Online course 6: LAN scalability, adding pollers
Hi,
This is our 6th online course. After the 5th from Seb that was about creating checks, you got numerous ideas about what to check and make your IT even stronger. But more checks means more load, and maybe one poller is not enough now :)
We will look in this course about one #shinken core feature that will help you there: adding pollers is just tooooo easy :)
Let's start with two standard 2.0 installation in two linux box. We will disable all the daemons on the second box but not the poller.
You will be able to follow this tutorial on video soon.
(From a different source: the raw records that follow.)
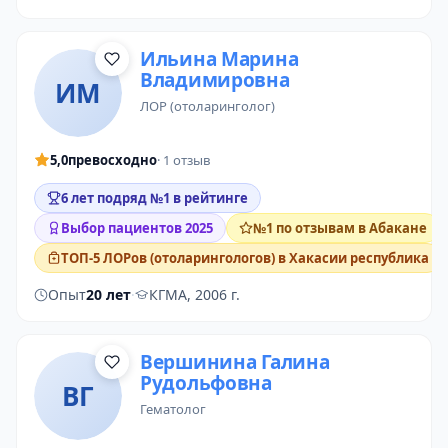
Ильина Марина
Владимировна
ИМ
ЛОР (отоларинголог)
5,0
превосходно
· 1 отзыв
6 лет подряд №1 в рейтинге
Выбор пациентов 2025
№1 по отзывам в Абакане
ТОП-5 ЛОРов (отоларингологов) в Хакасии республика
Опыт
20 лет
·
КГМА, 2006 г.
Вершинина Галина
Рудольфовна
ВГ
гематолог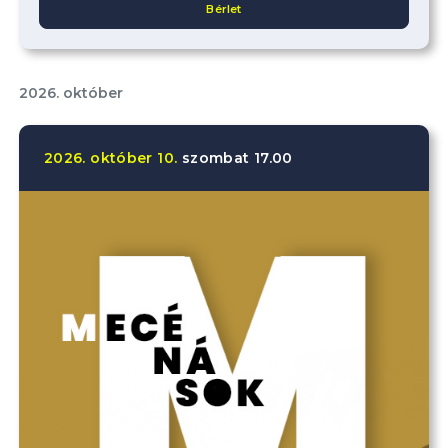
Bérlet
2026. október
2026.
október
10.
szombat
17.00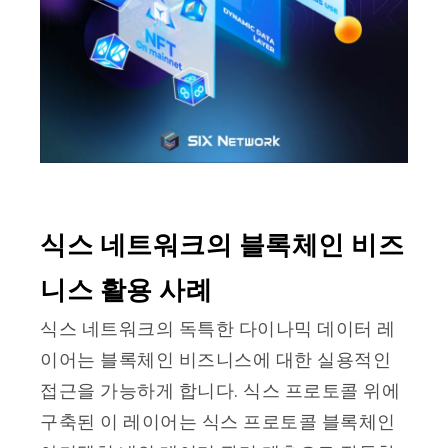
식스 네트워크의 블록체인 비즈
니스 활용 사례
식스 네트워크의 독특한 다이나믹 데이터 레
이어는 블록체인 비즈니스에 대한 실용적인
접근을 가능하게 합니다. 식스 프로토콜 위에
구축된 이 레이어는 식스 프로토콜 블록체인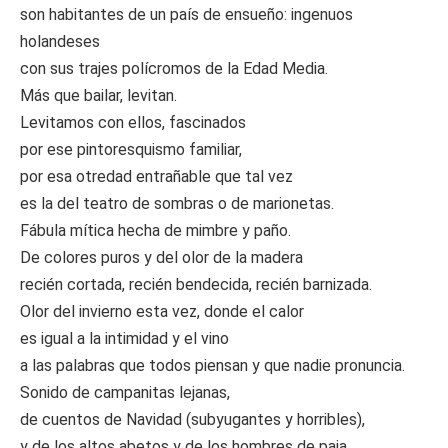
son habitantes de un país de ensueño: ingenuos
holandeses
con sus trajes polícromos de la Edad Media.
Más que bailar, levitan.
Levitamos con ellos, fascinados
por ese pintoresquismo familiar,
por esa otredad entrañable que tal vez
es la del teatro de sombras o de marionetas.
Fábula mítica hecha de mimbre y paño.
De colores puros y del olor de la madera
recién cortada, recién bendecida, recién barnizada.
Olor del invierno esta vez, donde el calor
es igual a la intimidad y el vino
a las palabras que todos piensan y que nadie pronuncia.
Sonido de campanitas lejanas,
de cuentos de Navidad (subyugantes y horribles),
y de los altos abetos y de los hombres de paja,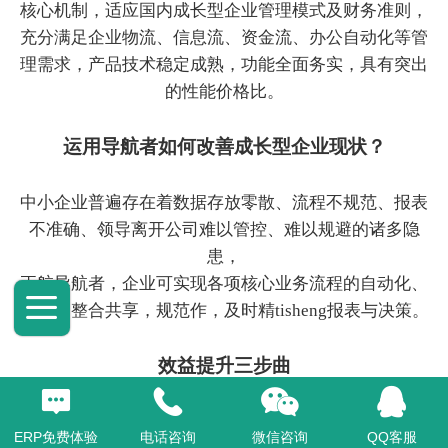
核心机制，适应国内成长型企业管理模式及财务准则，
充分满足企业物流、信息流、资金流、办公自动化等管
理需求，产品技术稳定成熟，功能全面务实，具有突出
的性能价格比。
运用导航者如何改善成长型企业现状？
中小企业普遍存在着数据存放零散、流程不规范、报表
不准确、领导离开公司难以管控、难以规避的诸多隐
患，
正航导航者，企业可实现各项核心业务流程的自动化、
资源的整合共享，规范作，及时精tisheng报表与决策。
效益提升三步曲
企业应用方案
ERP免费体验
电话咨询
微信咨询
QQ客服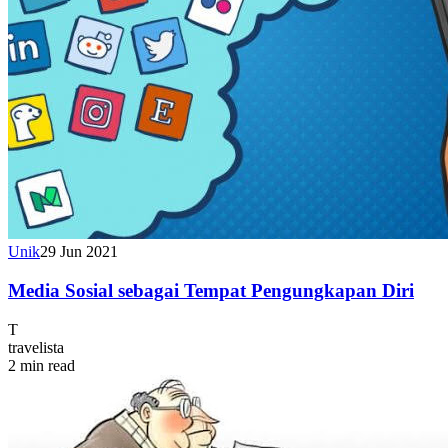
Unik
29 Jun 2021
Media Sosial sebagai Tempat Pengungkapan Diri
T
travelista
2 min read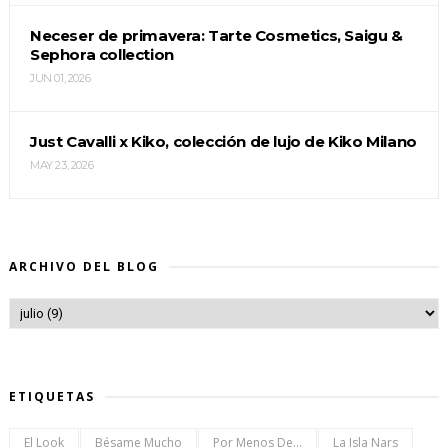
Neceser de primavera: Tarte Cosmetics, Saigu &
Sephora collection
JUN 01, 2026
Just Cavalli x Kiko, colección de lujo de Kiko Milano
MAY 23, 2026
ARCHIVO DEL BLOG
ETIQUETAS
El Look
Bésame Mucho
Por Menos De...
La Isla Nars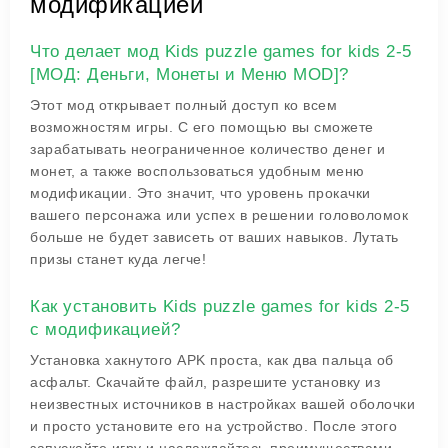
модификацией
Что делает мод Kids puzzle games for kids 2-5
[МОД: Деньги, Монеты и Меню MOD]?
Этот мод открывает полный доступ ко всем
возможностям игры. С его помощью вы сможете
зарабатывать неограниченное количество денег и
монет, а также воспользоваться удобным меню
модификации. Это значит, что уровень прокачки
вашего персонажа или успех в решении головоломок
больше не будет зависеть от ваших навыков. Лутать
призы станет куда легче!
Как установить Kids puzzle games for kids 2-5
с модификацией?
Установка хакнутого APK проста, как два пальца об
асфальт. Скачайте файл, разрешите установку из
неизвестных источников в настройках вашей оболочки
и просто установите его на устройство. После этого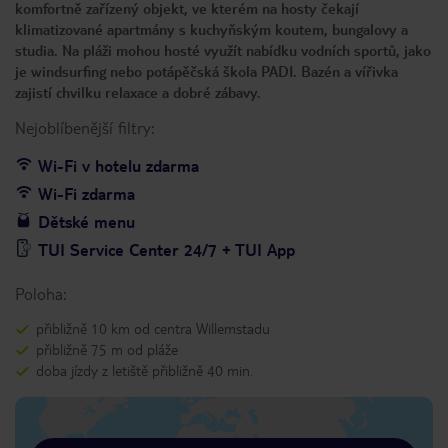
komfortně zařízený objekt, ve kterém na hosty čekají
klimatizované apartmány s kuchyňským koutem, bungalovy a
studia. Na pláži mohou hosté využít nabídku vodních sportů, jako
je windsurfing nebo potápěčská škola PADI. Bazén a vířivka
zajistí chvilku relaxace a dobré zábavy.
Nejoblíbenější filtry:
Wi-Fi v hotelu zdarma
Wi-Fi zdarma
Dětské menu
TUI Service Center 24/7 + TUI App
Poloha:
přibližně 10 km od centra Willemstadu
přibližně 75 m od pláže
doba jízdy z letiště přibližně 40 min.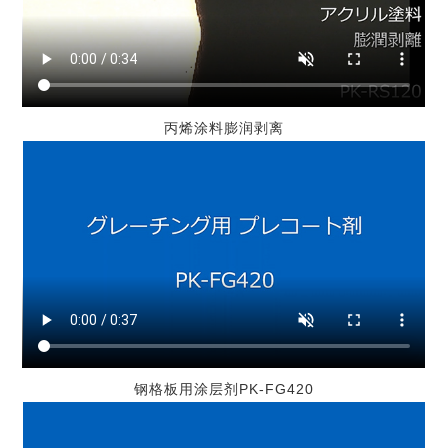
丙烯涂料膨润剥离
钢格板用涂层剂PK-FG420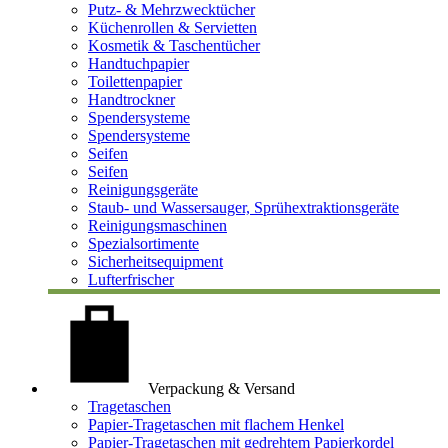
Putz- & Mehrzwecktücher
Küchenrollen & Servietten
Kosmetik & Taschentücher
Handtuchpapier
Toilettenpapier
Handtrockner
Spendersysteme
Spendersysteme
Seifen
Seifen
Reinigungsgeräte
Staub- und Wassersauger, Sprühextraktionsgeräte
Reinigungsmaschinen
Spezialsortimente
Sicherheitsequipment
Lufterfrischer
Verpackung & Versand
Tragetaschen
Papier-Tragetaschen mit flachem Henkel
Papier-Tragetaschen mit gedrehtem Papierkordel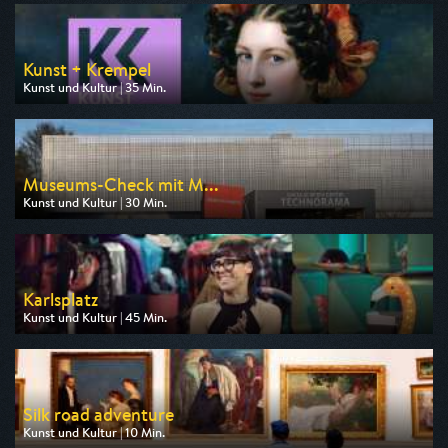
am 08.08.2026, 20:15
Kunst + Krempel
Kunst und Kultur | 35 Min.
Ausgestrahlt von 3sat
am 08.08.2026, 14:30
Museums-Check mit M...
Kunst und Kultur | 30 Min.
Ausgestrahlt von 3sat
am 09.08.2026, 18:30
Karlsplatz
Kunst und Kultur | 45 Min.
Ausgestrahlt von 3sat
am 08.08.2026, 06:10
Silk road adventure
Kunst und Kultur | 10 Min.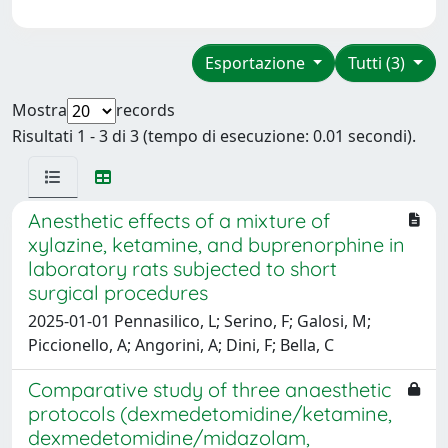
Esportazione
Tutti (3)
Mostra
records
Risultati 1 - 3 di 3 (tempo di esecuzione: 0.01 secondi).
Anesthetic effects of a mixture of
xylazine, ketamine, and buprenorphine in
laboratory rats subjected to short
surgical procedures
2025-01-01 Pennasilico, L; Serino, F; Galosi, M;
Piccionello, A; Angorini, A; Dini, F; Bella, C
Comparative study of three anaesthetic
protocols (dexmedetomidine/ketamine,
dexmedetomidine/midazolam,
Our setup with 2 linux boxes
We will have 2 linux and we want the second to be just a poller available for the first box shinken. The box courses-a will be our primary one, and courses-b the extended poller one. We just installed shinken in the 2 boxes. Both got a valid dns entry :
root@courses-a$ cat /etc/hosts
[...]
192.168.56.104 courses-a
192.168.56.105 courses-b
root@courses-b$ cat /etc/hosts
[...]
192.168.56.104 courses-a
192.168.56.105 courses-b
We want to have something like this :
Preparing the first box (master)
Let's first focus on the courses-a
box. This will be quite quick. The poller we want to enable on the courses-b
box will have to connect to the scheduler
on the courses-a
to get its job. It will have the scheduler
address and port from a configuration send by the arbiter
.
But the default address of the scheduler-master
is with the good port (7768), but with the localhost
address. This won't be a problem for the arbiter to reach it, but if the poller on the courses-b
try, it won't have a change to reach the courses-a scheduler
:p
So all we need to do is to setup the LAN address on the scheduler
definition object:
root@courses-a$ vi /etc/shinken/schedulers/scheduler-master.cfg
define scheduler {
scheduler_name scheduler-master ; Just the name
address courses-a ; IP or DNS address of the daemon
port 7768 ; TCP port of the daemon
spare 0 ; 1 = is a spare, 0 = is not a spare
weight 1 ; Some schedulers can manage more hosts than others
timeout 3 ; Ping timeout
data_timeout 120 ; Data send timeout
max_check_attempts 3 ; If ping fails N or more, then the node is dead
check_interval 60 ; Ping node every N seconds
modules
realm All
skip_initial_broks 0
use_ssl 0
}
Now the second box :)
All we need now it to look at the courses-b
box, and let's disable LOT of daemons ^^
You must set daemon_enabled=0
to the following files:
root@courses-b$ grep daemon_enabled /etc/shinken/daemons/*ini
/etc/shinken/daemons/brokerd.ini:daemon_enabled=0
/etc/shinken/daemons/pollerd.ini:daemon_enabled=1
/etc/shinken/daemons/reactionnerd.ini:daemon_enabled=0
/etc/shinken/daemons/receiverd.ini:daemon_enabled=0
/etc/shinken/daemons/schedulerd.ini:daemon_enabled=0
And also on the arbiter that is installed by default on the courses-b
:
root@courses-b$ grep daemon_enabled /etc/shinken/shinken.cfg
daemon_enabled=0
Now you can restart your shinken daemons on the courses-b
and look if only the poller is really started:
root@courses-b$ /etc/init.d/shinken -d restart
root@courses-b$ /etc/init.d/shinken status
Checking status of scheduler
scheduler NOT RUNNING
failed!
Checking status of poller
poller RUNNING (pid 25504)
. ok
Checking status of reactionner
reactionner NOT RUNNING
failed!
Checking status of broker
broker NOT RUNNING
failed!
Checking status of receiver
receiver NOT RUNNING
failed!
Checking status of arbiter
arbiter NOT
failed!
We temporary put the poller in debug mode so we will have all it's logs available to see the good connexions and internal data.
So now that our courses-b
poller is ok and no other daemons will annoy it, we can declare it to the arbiter side on the courses-a
server:
root@courses-a$ cp /etc/shinken/pollers/poller-master.cfg /etc/shinken/pollers/poller-courses-b.cfg
root@courses-a$ vi /etc/shinken/pollers/poller-courses-b.cfg
define poller {
poller_name poller-courses-b
address courses-b
port 7771
spare 0
manage_sub_realms 0 ; Does it take jobs from schedulers of sub-Realms?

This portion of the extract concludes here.